What happens when jobs run out?


Robotics and AI (artificial intelligence) will replace service and manufacturing jobs at an ever increasing rate as technology advances.

In just four years…

A net loss of 5.1 million jobs is predicted by 2020 as a result of developments in genetics, artificial intelligence, robotics and other technological change, according to World Economic Forum research. (Announced at Davos Forum, 18 Jan 2016)


Experts predict robots will take over 30% of our (i.e. American] jobs by 2025” (Kathleen Elkins, http://www.businessinsider.com, May 1, 2015)

Robotics has already cut into manufacturing and agricultural jobs – especially factory jobs (automobile, etc.).

Service jobs are not immune:

Amazon has already deployed 10,000 robot workers, and Google and Foxconn are working on displacing factory workers with robots (David Cardinal, http://www.extremetech.com, May 30, 2014)

Drones could potetially replace various delivery services.

Domestic services (cleaning, washing) are ideal for robots, as well as…

Food and hotel services

Telephone customer assistants

With the development of self-driving cars, how about…

  • Street cleaning?
  • Garbage collection?
  • Taxis and other transport means?

Robots even offer financial services the benefits of accuracy and incorruptibility (they won’t steal!).

Can this be prevented?

Well, for all its current benefits (to many, if not all), free market capitalism – by its very nature – is fundamentally geared to profit maximization.

Robotics and AI promise exactly that.

And this all could well spell the end of the capitalist free market system!

By maximizing profits, regardless of human costs, corporate leaders could – no, probably will – face masses of unemployed who, no matter their education or ability, have no chance of earning an income.

Certainly some jobs will remain – certain exclusively human skills and mental capabilities will always be in demand. But what of the rest?

This may all seem rather extreme now, especially when you think of most of the world and its currently available cheap labor. Yet some day, even factory “sweat shop” owners in Asia consider the economics of robot garment workers?

Although many of us may not live long enough to experience the real impact, the day of massive (to understate the scope) world unemployment is inevitable.

So what needs to happen in order to avoid worldwide underemployment, or even: revolution or world war?

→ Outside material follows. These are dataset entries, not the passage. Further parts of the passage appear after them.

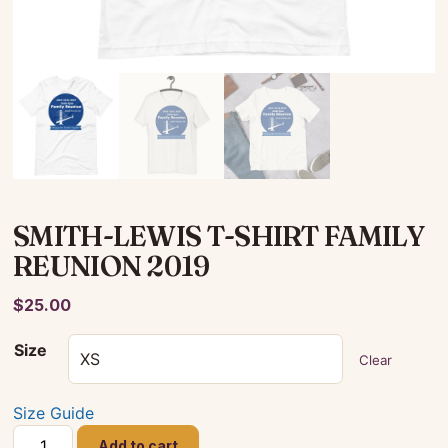
SMITH-LEWIS T-SHIRT FAMILY
REUNION 2019
$
25.00
Size
Clear
Size Guide
SMITH-
Add to cart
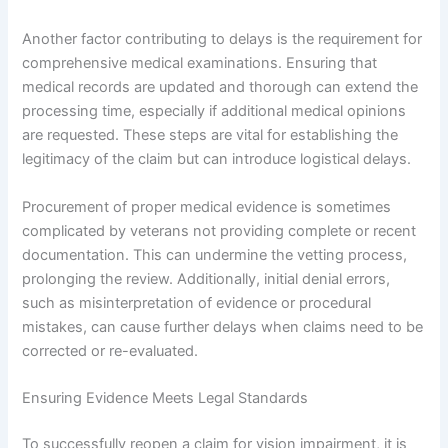
Another factor contributing to delays is the requirement for
comprehensive medical examinations. Ensuring that
medical records are updated and thorough can extend the
processing time, especially if additional medical opinions
are requested. These steps are vital for establishing the
legitimacy of the claim but can introduce logistical delays.
Procurement of proper medical evidence is sometimes
complicated by veterans not providing complete or recent
documentation. This can undermine the vetting process,
prolonging the review. Additionally, initial denial errors,
such as misinterpretation of evidence or procedural
mistakes, can cause further delays when claims need to be
corrected or re-evaluated.
Ensuring Evidence Meets Legal Standards
To successfully reopen a claim for vision impairment, it is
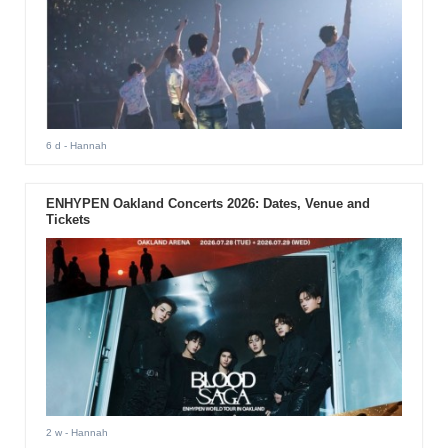
6 d
- Hannah
ENHYPEN Oakland Concerts 2026: Dates, Venue and
Tickets
2 w
- Hannah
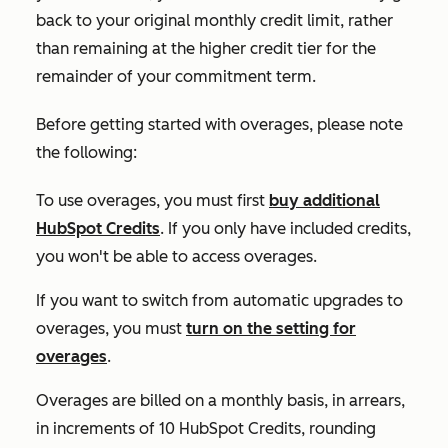
back to your original monthly credit limit, rather
than remaining at the higher credit tier for the
remainder of your commitment term.
Before getting started with overages, please note
the following:
To use overages, you must first
buy additional
HubSpot Credits
. If you only have included credits,
you won't be able to access overages.
If you want to switch from automatic upgrades to
overages, you must
turn on the setting for
overages
.
Overages are billed on a monthly basis, in arrears,
in increments of 10 HubSpot Credits, rounding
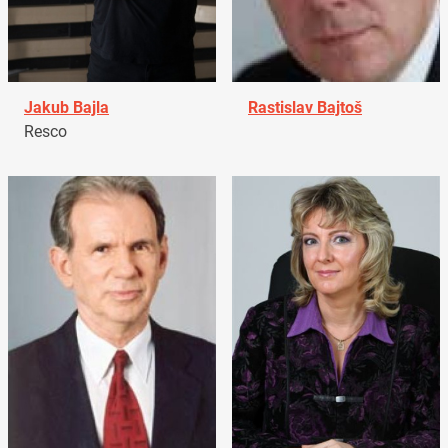
Jakub Bajla
Rastislav Bajtoš
Resco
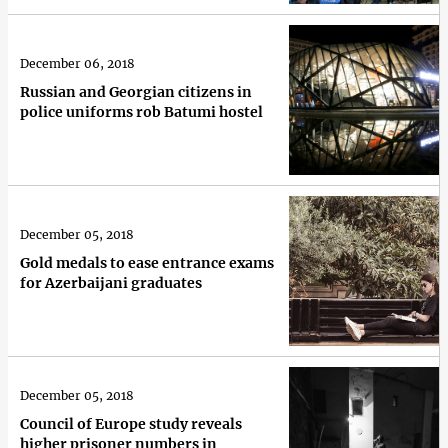
December 06, 2018
Russian and Georgian citizens in
police uniforms rob Batumi hostel
December 05, 2018
Gold medals to ease entrance exams
for Azerbaijani graduates
December 05, 2018
Council of Europe study reveals
higher prisoner numbers in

Two ways out suggest themselves:

  1. Space exploration and colonization
  2. A new world economic order

Or both!

Both would require a vast amount of cost and risk.

A new world economic order would be the subject of controversial debate (on what principles to base this new economy?) as well as – initially – a large amount of resistance from those who would feel they have something to lose.

And in the case of space, the required technology development would need to be funded (expensive!). And in order to have any significant impact on situation on Earth, we would be talking of potentially billions of people!

Population growth is a factor that cannot be ignored.

In 2016 the world’s population is estimated at 7.4 billion people.

According to an UN report from 1 June 2013, the world’s population will reach 9.6 billion by the year 2050.

Some predictions go as high as 11 billion!

Most of the population growth will occur in less developed areas where the supply of food and energy is most at risk, poverty is endemic and the jobs generated are manual jobs (potentially easy prey for robots!)

The purpose of this blog is to work out – with your help:

A new global economy

and/ or

A new, high-priority approach to space exploration

Or both?

A Star Trek Post-Scarcity Economy?

I hope that we can gather ideas and debate aspects of this issue.

However, this is NOT a platform for acrimonious political debate.

If you do not agree with the premises and scenarios present here, practical criticism is welcome, but confrontation and adversarial exchanges are not.